Vu les autres pièces du dossier.
Vu :
la convention européenne de sauvegarde des droits de l'homme et des libertés fondamentales ;
la convention internationale relative aux droits de l'enfant ;
l'accord franco-algérien du 27 décembre 1968 ;
le code de l'entrée et du séjour des étrangers et du droit d'asile ;
le code de justice administrative.
Le président de la formation de jugement a dispensé la rapporteure publique, sur sa proposition, de prononcer des conclusions à l'audience.
Les parties ont été régulièrement averties du jour de l'audience.
A été entendu au cours de l'audience publique le rapport de M. Gayrard, président assesseur ;
Considérant ce qui suit :
1. Par arrêté du 29 décembre 2020, le préfet de l'Isère a refusé de délivrer un certificat de résidence à M. B... C... A..., né le 20 août 1985 en Algérie, et l'a obligé à quitter le territoire français dans un délai de trente jours en fixant le pays de renvoi. Par jugement du 6 avril 2021, dont M. C... A... relève appel, le tribunal administratif de Grenoble a rejeté sa demande tendant à l'annulation de cet arrêté.
Sur le bien-fondé du jugement attaqué :
2. En premier lieu, contrairement à ce que soutient le requérant, il ressort des termes de l'arrêté querellé que le préfet de l'Isère a procédé à un examen particulier de sa situation personnelle et n'a pas insuffisamment motivé sa décision.
3. En deuxième lieu, aux termes de l'article 8 de la convention européenne de sauvegarde des droits de l'homme et des libertés fondamentales : " 1. Toute personne a droit au respect de sa vie privée et familiale, de son domicile et de sa correspondance. / 2. Il ne peut y avoir ingérence d'une autorité publique dans l'exercice de ce droit que pour autant que cette ingérence est prévue par la loi et qu'elle constitue une mesure qui, dans une société démocratique, est nécessaire à la sécurité nationale, à la sûreté publique, au bien-être économique du pays, à la défense de l'ordre et à la prévention des infractions pénales, à la protection de la santé ou de la morale, ou à la protection des droits et libertés d'autrui ". Aux termes de l'article 6 de l'accord franco-algérien : " Le certificat de résidence d'un an portant la mention " vie privée et familiale " est délivrée de plein droit : (...) 5) au ressortissant algérien, qui n'entre pas dans les catégories précédentes ou dans celles qui ouvrent droit au regroupement familial, dont les liens personnels et familiaux en France sont tels que le refus d'autoriser son séjour porterait à son droit au respect de sa vie privée et familiale une atteinte disproportionnée au regard des motifs du refus (...) ".
4. D'une part, dès lors qu'il n'est pas contesté que M. C... A..., marié à une compatriote titulaire d'un certificat de résidence de dix ans, entre dans une catégorie de ressortissants algériens ouvrant droit au regroupement familial, le requérant ne peut se prévaloir des stipulations du 5° de l'article 6 de l'accord franco-algérien.
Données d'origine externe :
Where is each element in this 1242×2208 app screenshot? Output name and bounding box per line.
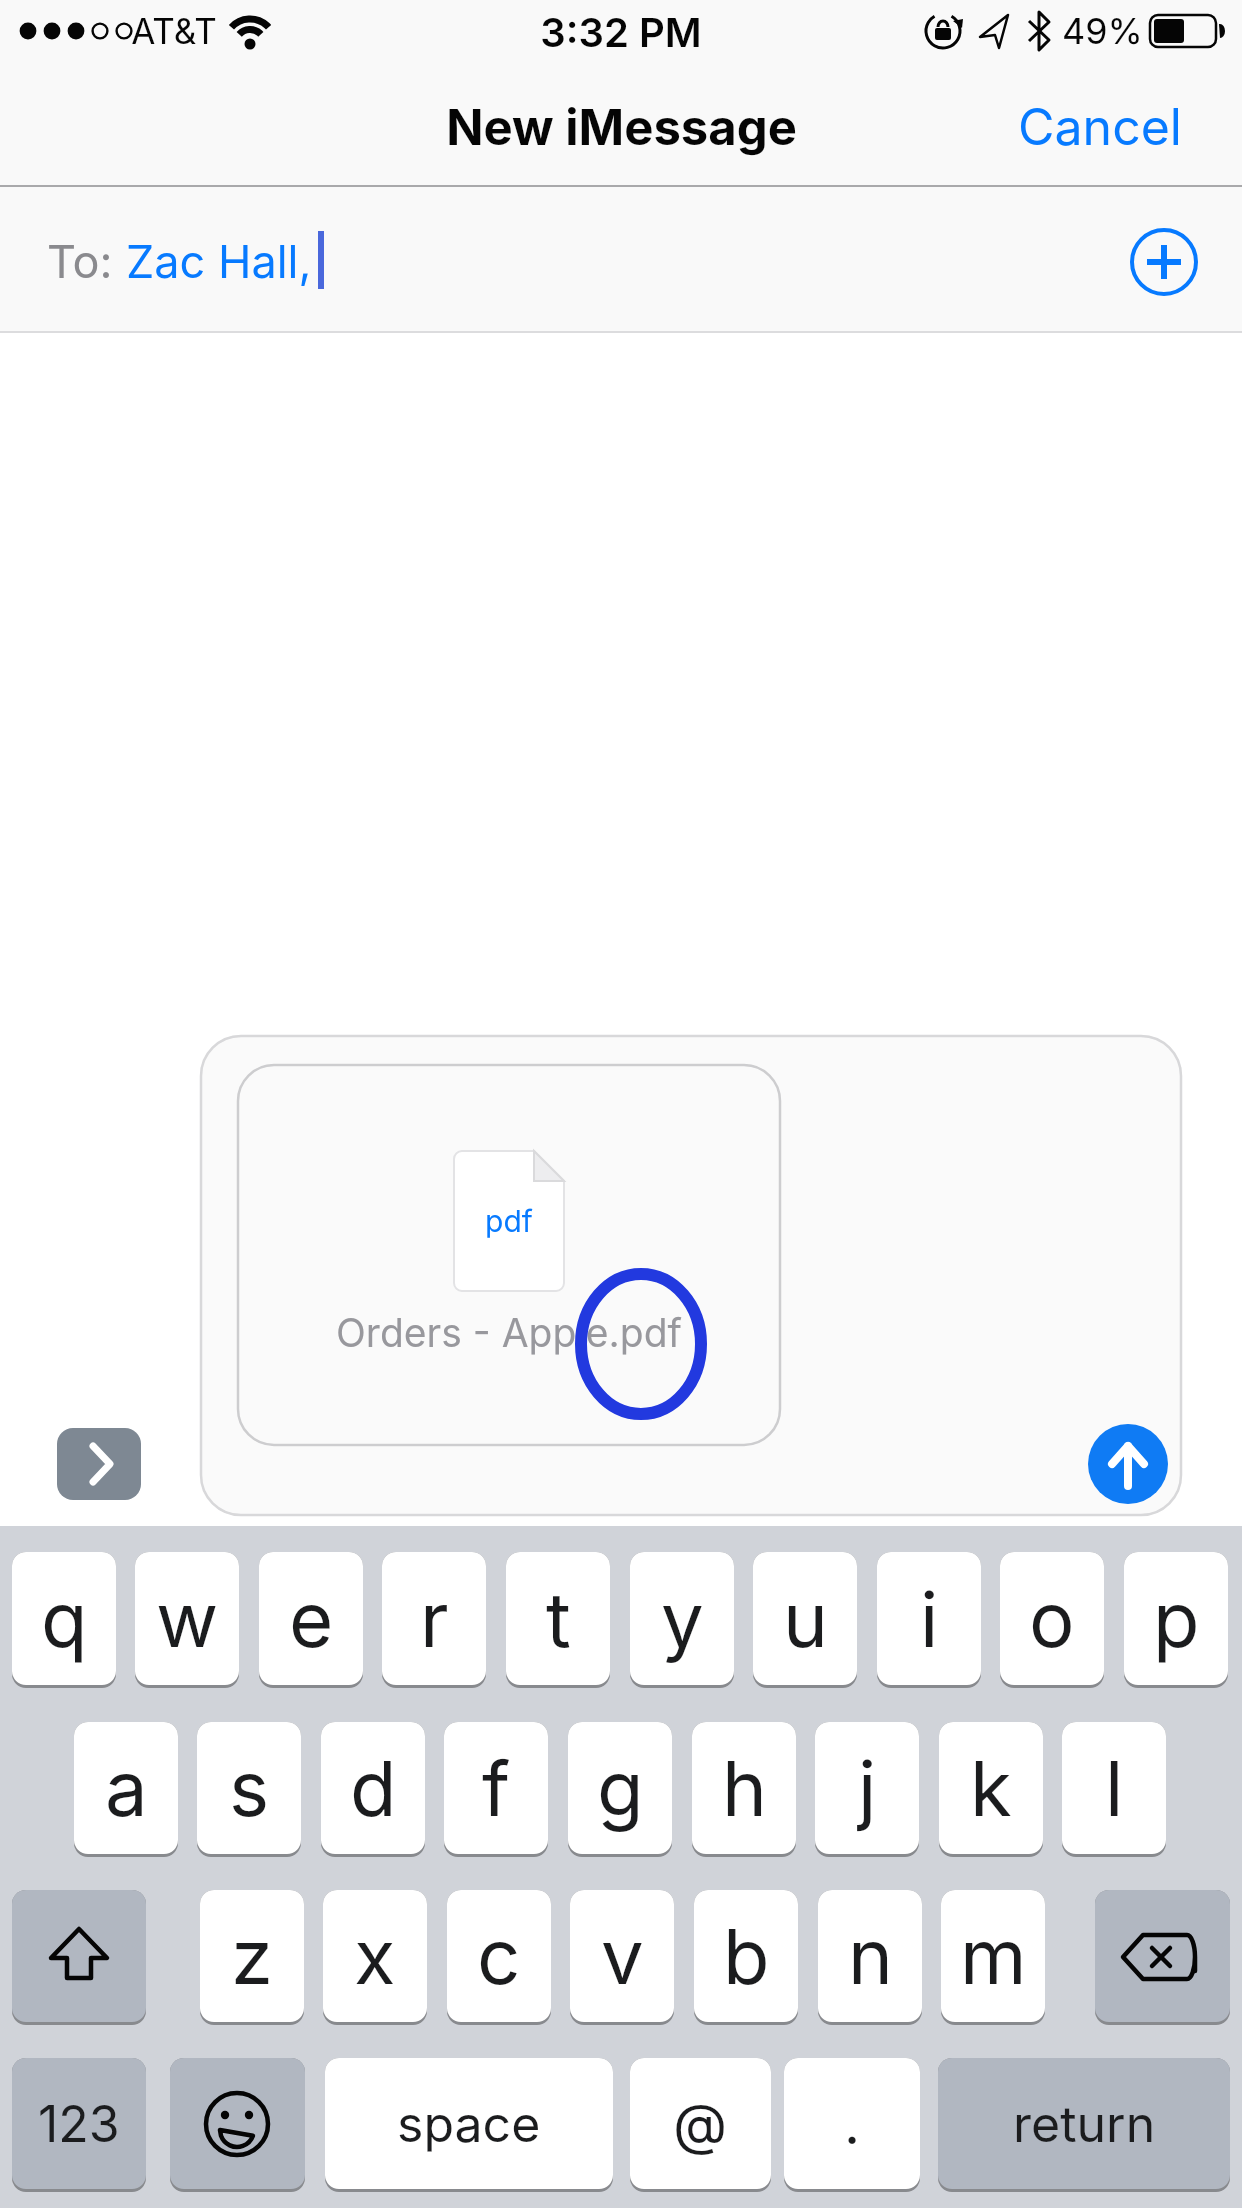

Il ne ressort pas des termes de l'arrêté litigieux que le préfet de l'Isère se serait cru en situation de compétence liée pour refuser pour ce seul motif la délivrance du titre de séjour sollicité.
5. D'autre part, si M. C... A... fait valoir qu'il est entré en France en 2010, il n'apporte aucun justificatif suffisamment probant pour établir le caractère habituel de son séjour sur le territoire national depuis cette date, alors qu'il indique lui-même avoir vécu en Espagne sous couvert d'un permis de résidence de dix ans et qu'il ressort des pièces du dossier que l'intéressé s'est vu opposer le 6 mars 2015 un refus de délivrance de titre de séjour assorti d'une obligation de quitter le territoire français qu'il a exécutée pour une courte durée. S'il s'est marié le 5 décembre 2016 avec une compatriote, titulaire d'un certificat de résidence de dix ans, avec laquelle il s'était déjà marié en Algérie le 9 février 2009 et dont il avait divorcé le 9 mars 2011, la durée de vie maritale en France est relativement récente par rapport à la date de la décision querellée. S'il soutient qu'il doit assister son épouse atteinte d'un handicap, il n'établit pas que sa présence lui serait indispensable. S'il fait valoir qu'il a eu avec son épouse, une fille née en France le 23 janvier 2011, puis des jumelles nées le 2 août 2018, il est constant que l'ensemble des membres de cette famille ont la même nationalité. Par suite, rien ne s'oppose à ce que la cellule familiale se recompose en Algérie, ni à ce que l'aînée de ses filles puisse y poursuivre sa scolarité. L'intéressé n'est pas dénué d'attaches familiales en Algérie, pays où vivent ses parents et des frères et sœurs et dans lequel il a vécu au moins jusqu'à l'âge de vingt-cinq ans. Dans ces conditions, M. C... A... n'est pas fondé à soutenir que l'arrêté litigieux aurait porté une atteinte disproportionnée à son droit au respect de sa vie privée et familiale au regard des buts qu'il poursuit. Par suite, le moyen tiré d'une méconnaissance de l'article 8 de la convention européenne de sauvegarde des droits de l'homme et des libertés fondamentales doit être écarté.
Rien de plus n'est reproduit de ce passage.